§ **What needs to be done**: The required answer is a copy of each line in the entries below that includes "ιδρύματα".

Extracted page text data
*-*-*
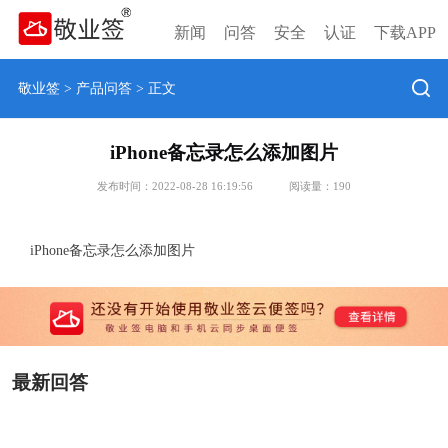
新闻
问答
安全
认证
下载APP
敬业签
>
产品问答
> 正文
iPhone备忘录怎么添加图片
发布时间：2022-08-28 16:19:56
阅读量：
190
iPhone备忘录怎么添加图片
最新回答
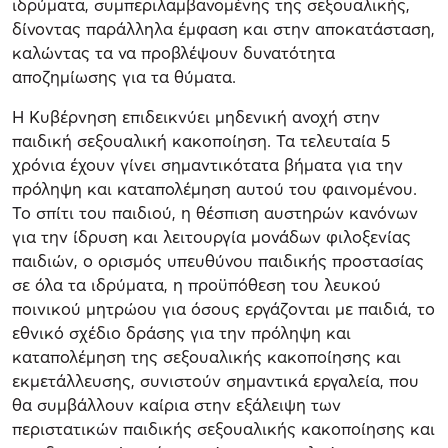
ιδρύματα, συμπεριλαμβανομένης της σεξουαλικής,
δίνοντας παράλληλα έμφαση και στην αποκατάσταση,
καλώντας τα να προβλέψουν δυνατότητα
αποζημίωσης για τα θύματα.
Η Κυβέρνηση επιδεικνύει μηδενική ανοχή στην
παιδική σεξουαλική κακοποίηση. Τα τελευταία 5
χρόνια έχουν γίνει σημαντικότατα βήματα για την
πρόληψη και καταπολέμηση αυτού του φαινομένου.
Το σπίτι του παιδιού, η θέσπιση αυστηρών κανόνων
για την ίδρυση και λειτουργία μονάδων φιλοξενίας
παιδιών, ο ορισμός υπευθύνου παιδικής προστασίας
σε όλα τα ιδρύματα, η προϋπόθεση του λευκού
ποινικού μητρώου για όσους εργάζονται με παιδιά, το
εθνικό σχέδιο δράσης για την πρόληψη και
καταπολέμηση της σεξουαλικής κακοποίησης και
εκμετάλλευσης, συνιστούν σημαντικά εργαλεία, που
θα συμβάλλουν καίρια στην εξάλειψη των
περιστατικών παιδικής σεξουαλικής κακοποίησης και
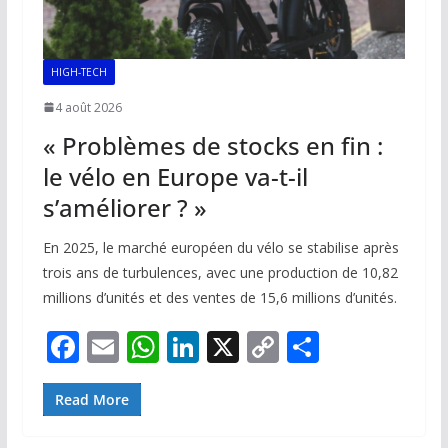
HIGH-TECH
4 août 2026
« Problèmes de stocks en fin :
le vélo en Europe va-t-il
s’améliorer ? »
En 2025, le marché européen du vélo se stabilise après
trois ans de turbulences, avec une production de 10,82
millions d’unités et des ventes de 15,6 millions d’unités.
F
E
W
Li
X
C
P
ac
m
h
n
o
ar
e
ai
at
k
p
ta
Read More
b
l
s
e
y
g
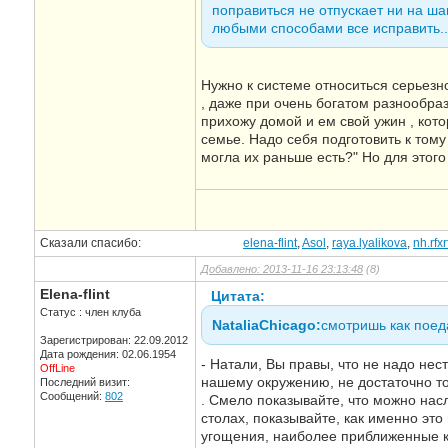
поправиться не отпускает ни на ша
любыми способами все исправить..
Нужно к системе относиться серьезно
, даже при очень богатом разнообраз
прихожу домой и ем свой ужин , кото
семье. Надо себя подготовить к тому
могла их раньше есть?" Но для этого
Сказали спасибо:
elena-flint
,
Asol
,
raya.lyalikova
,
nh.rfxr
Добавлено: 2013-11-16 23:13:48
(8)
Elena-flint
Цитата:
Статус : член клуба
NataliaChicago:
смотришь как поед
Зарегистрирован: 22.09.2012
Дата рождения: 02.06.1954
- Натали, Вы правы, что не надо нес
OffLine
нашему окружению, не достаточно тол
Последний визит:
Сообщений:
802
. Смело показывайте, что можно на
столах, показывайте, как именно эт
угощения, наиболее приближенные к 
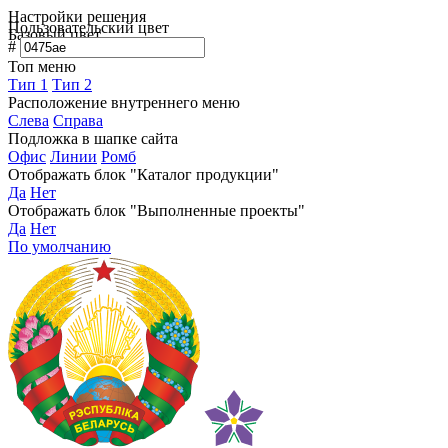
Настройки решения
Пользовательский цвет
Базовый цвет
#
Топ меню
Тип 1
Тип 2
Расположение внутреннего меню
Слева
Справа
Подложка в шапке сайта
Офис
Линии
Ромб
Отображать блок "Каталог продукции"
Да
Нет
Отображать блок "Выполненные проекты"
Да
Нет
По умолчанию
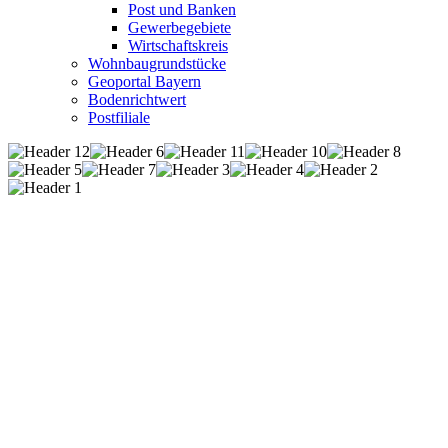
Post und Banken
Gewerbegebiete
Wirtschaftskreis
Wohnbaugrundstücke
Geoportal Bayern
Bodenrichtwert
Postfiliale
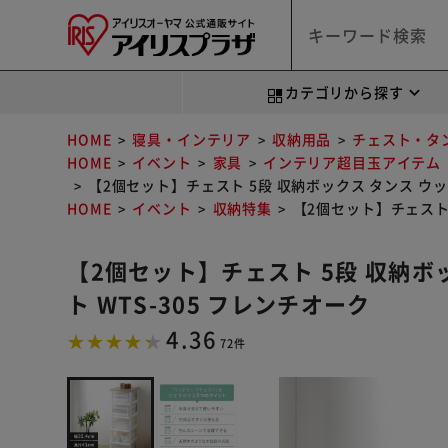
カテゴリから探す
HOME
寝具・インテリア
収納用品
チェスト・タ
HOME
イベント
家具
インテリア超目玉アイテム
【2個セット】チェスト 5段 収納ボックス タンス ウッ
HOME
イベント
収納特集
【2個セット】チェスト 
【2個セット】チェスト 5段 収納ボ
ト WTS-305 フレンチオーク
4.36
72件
*-*-*
§ **Task output**:
ιδρύματα, συμπεριλαμβανομένης της σεξουαλικής,
σε όλα τα ιδρύματα, η προϋπόθεση του λευκού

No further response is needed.